Every line below that includes "each" counts toward the total. Report that total alone.

[Task input]
● ● ●
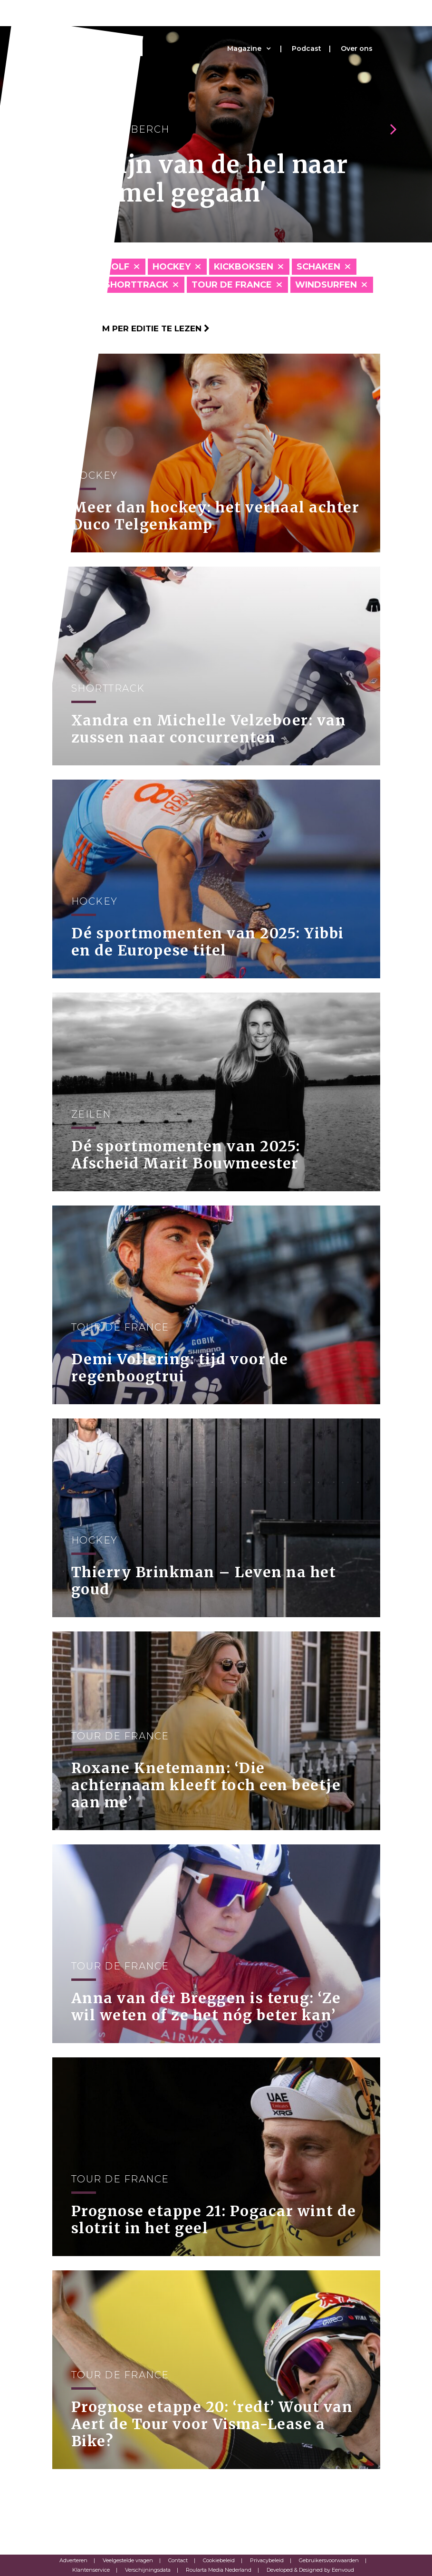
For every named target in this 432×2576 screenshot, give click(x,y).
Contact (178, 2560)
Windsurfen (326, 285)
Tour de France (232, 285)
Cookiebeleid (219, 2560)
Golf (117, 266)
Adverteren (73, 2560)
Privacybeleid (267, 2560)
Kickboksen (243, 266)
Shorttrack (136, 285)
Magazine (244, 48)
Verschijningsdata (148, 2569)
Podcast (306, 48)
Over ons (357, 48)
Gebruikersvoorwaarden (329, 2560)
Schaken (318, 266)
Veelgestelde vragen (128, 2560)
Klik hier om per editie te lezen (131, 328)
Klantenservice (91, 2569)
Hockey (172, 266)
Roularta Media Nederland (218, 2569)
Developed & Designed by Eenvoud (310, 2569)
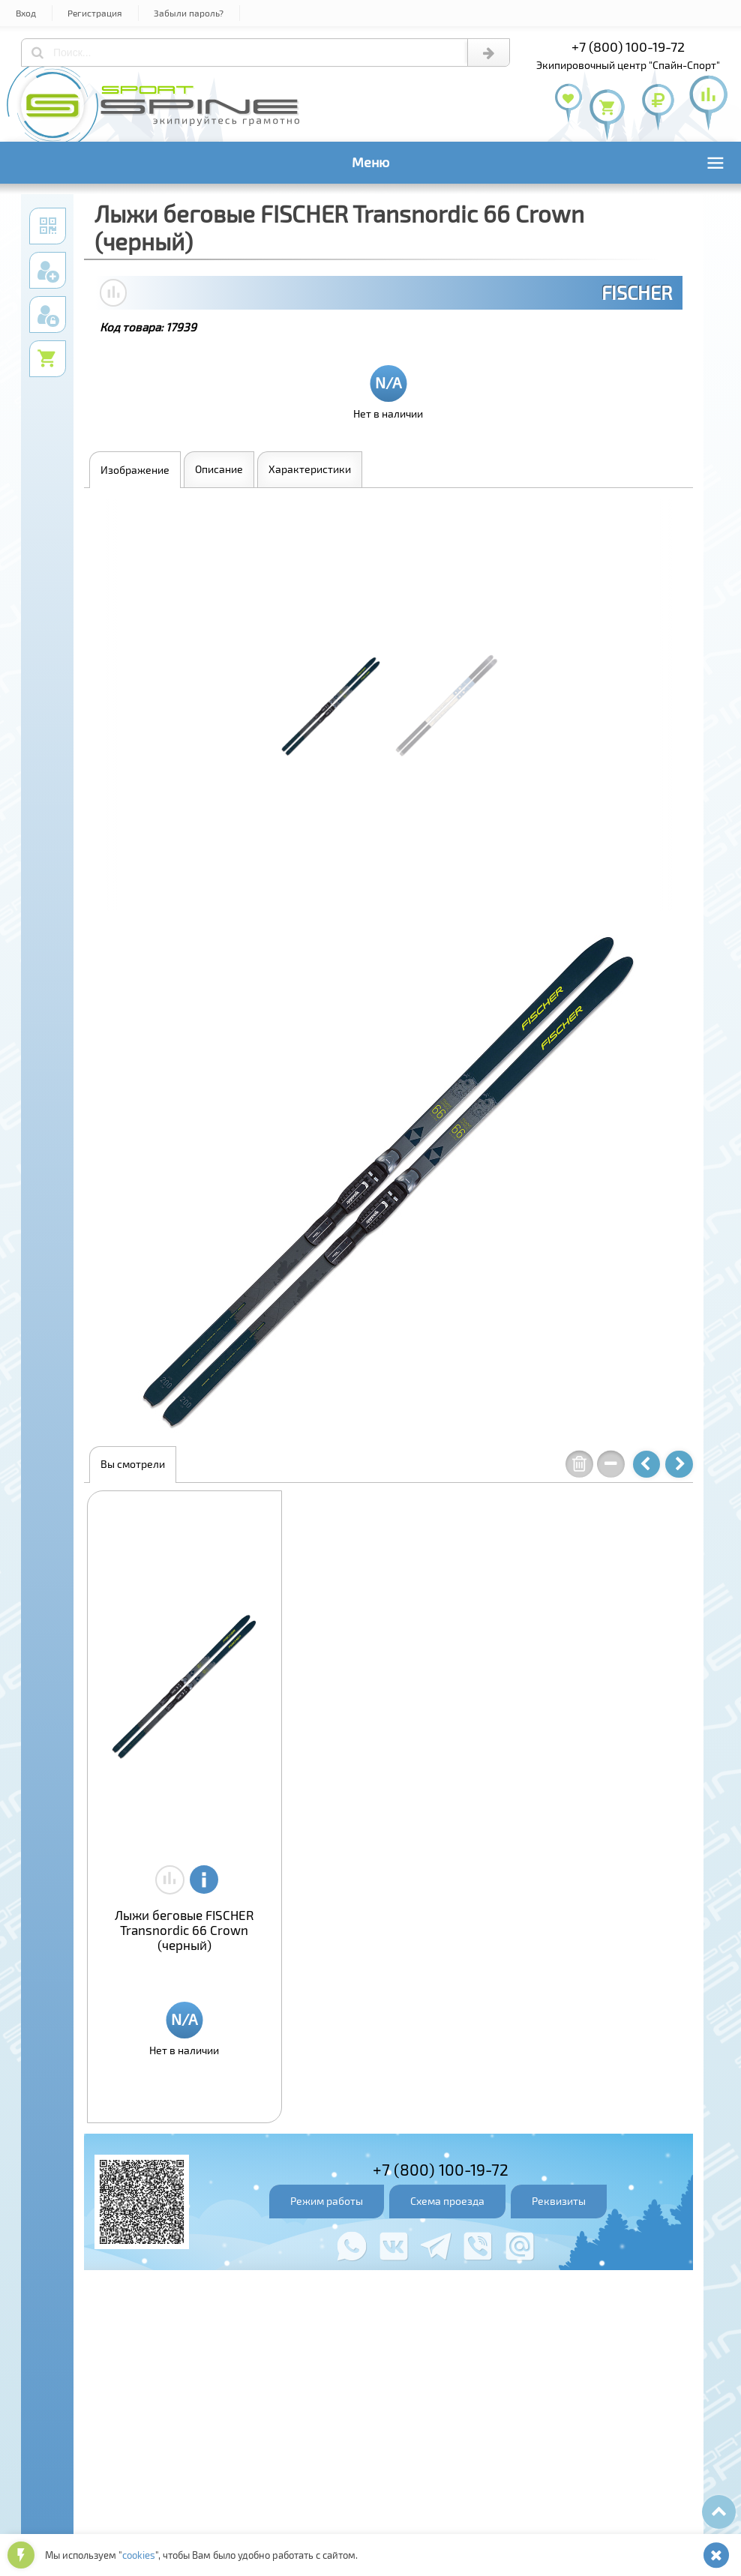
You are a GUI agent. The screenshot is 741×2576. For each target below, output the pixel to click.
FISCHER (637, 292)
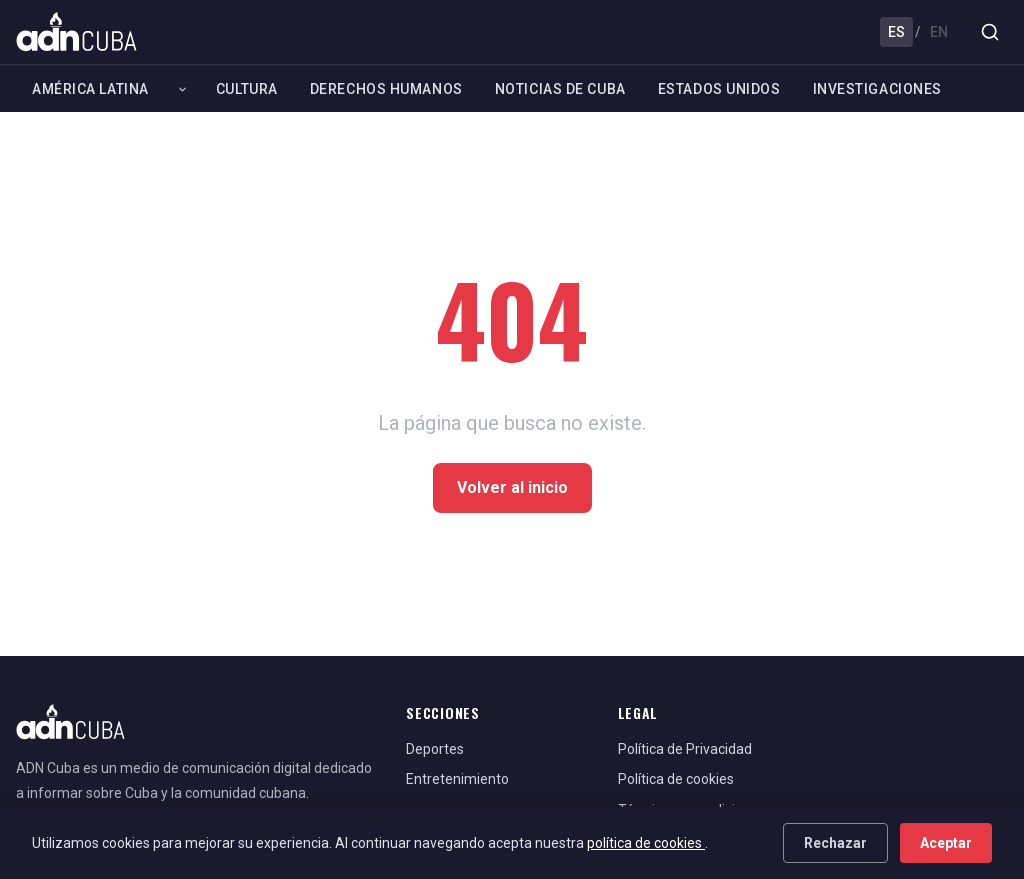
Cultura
● ● ●
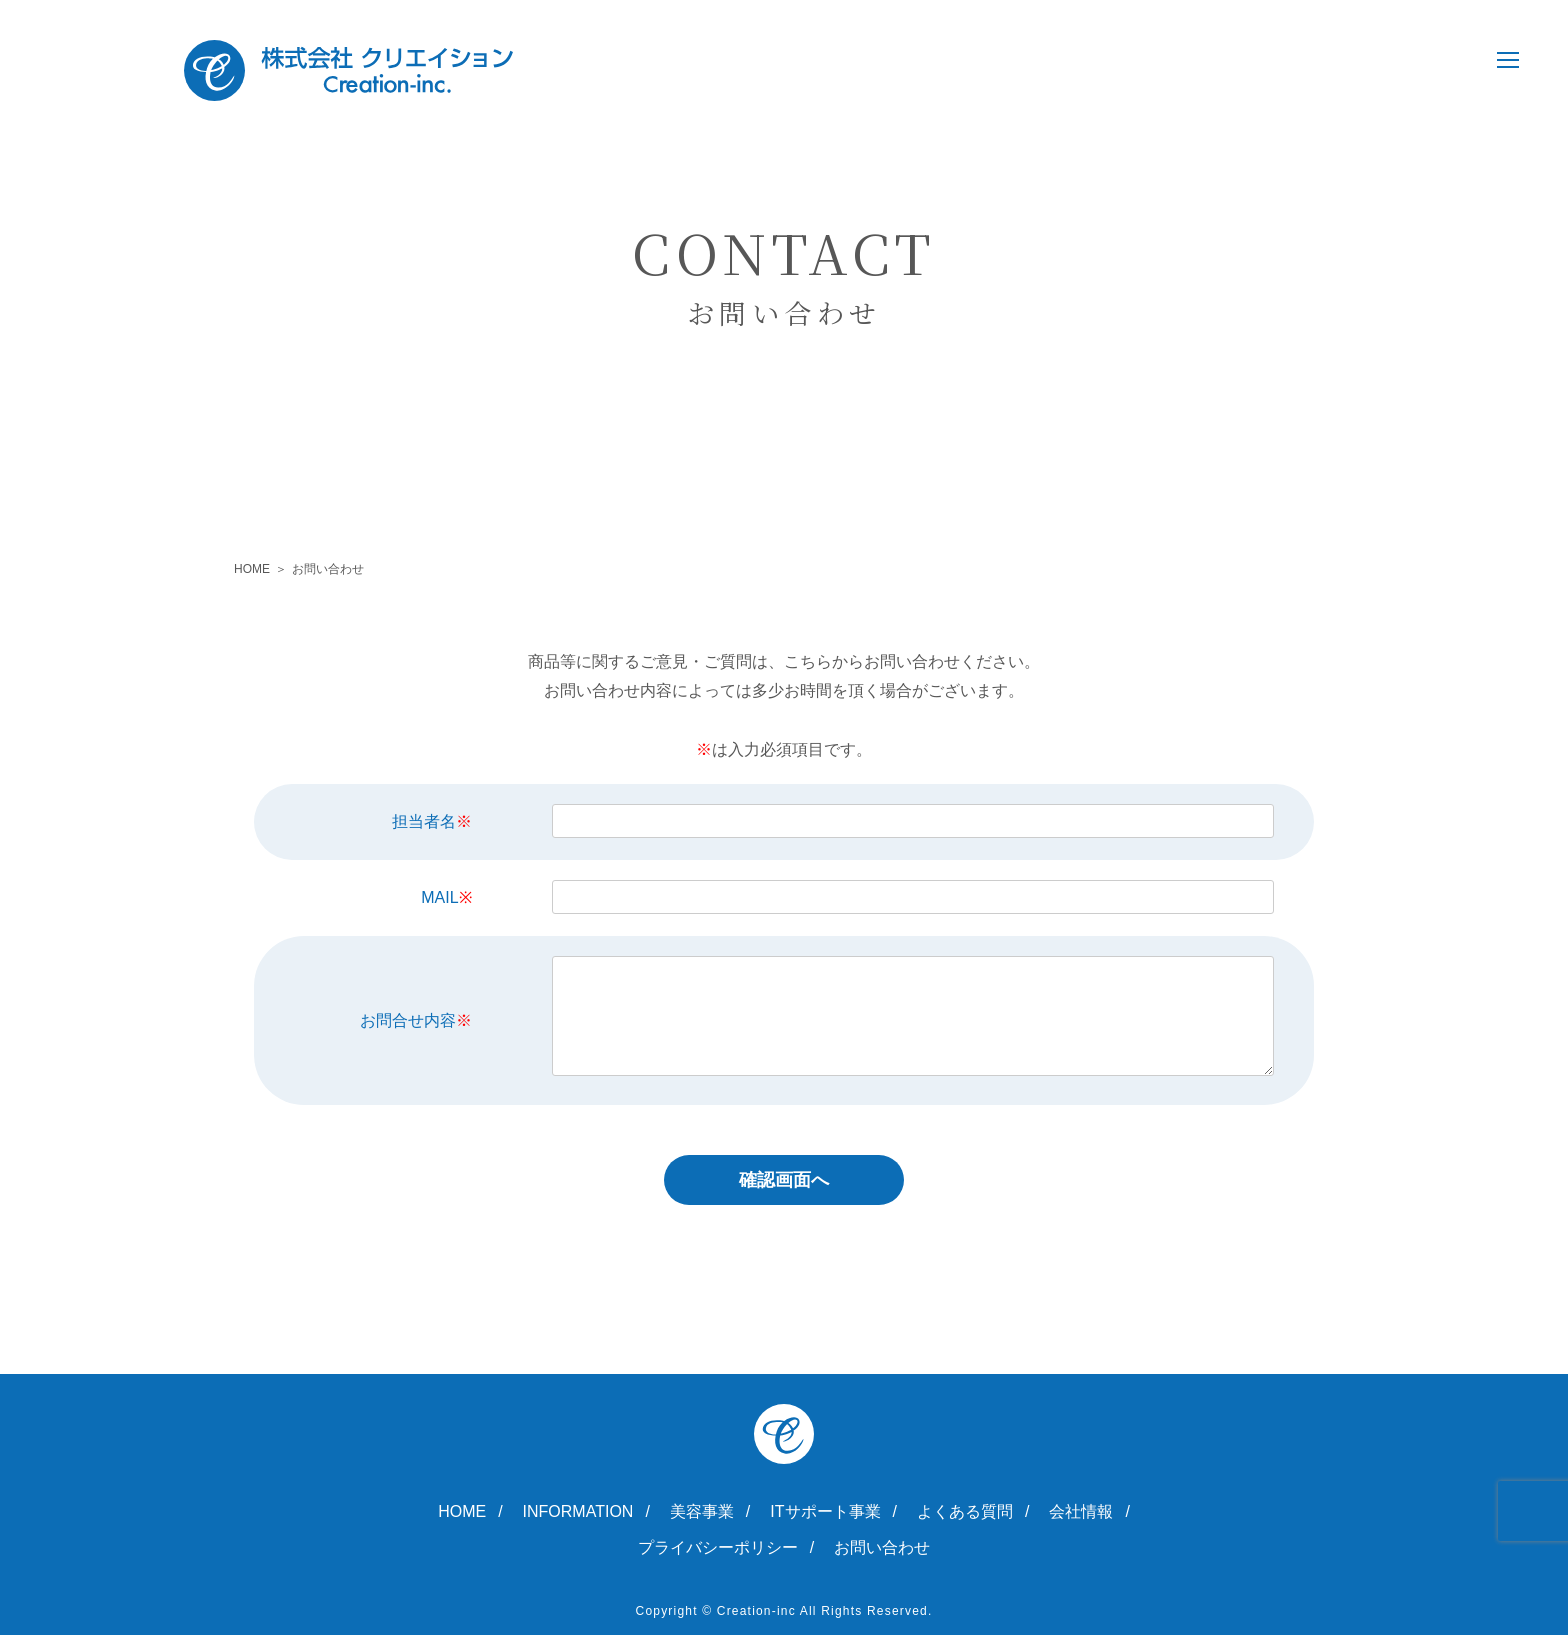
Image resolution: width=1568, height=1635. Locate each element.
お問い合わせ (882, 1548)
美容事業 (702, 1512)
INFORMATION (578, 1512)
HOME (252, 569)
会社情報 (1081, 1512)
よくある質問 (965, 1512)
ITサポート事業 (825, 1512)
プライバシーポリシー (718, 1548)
● ● ●
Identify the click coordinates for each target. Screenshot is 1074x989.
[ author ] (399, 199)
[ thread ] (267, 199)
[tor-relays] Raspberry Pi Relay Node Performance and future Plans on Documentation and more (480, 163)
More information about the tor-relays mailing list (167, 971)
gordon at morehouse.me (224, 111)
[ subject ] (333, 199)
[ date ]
● ● ●
[Final answer]
3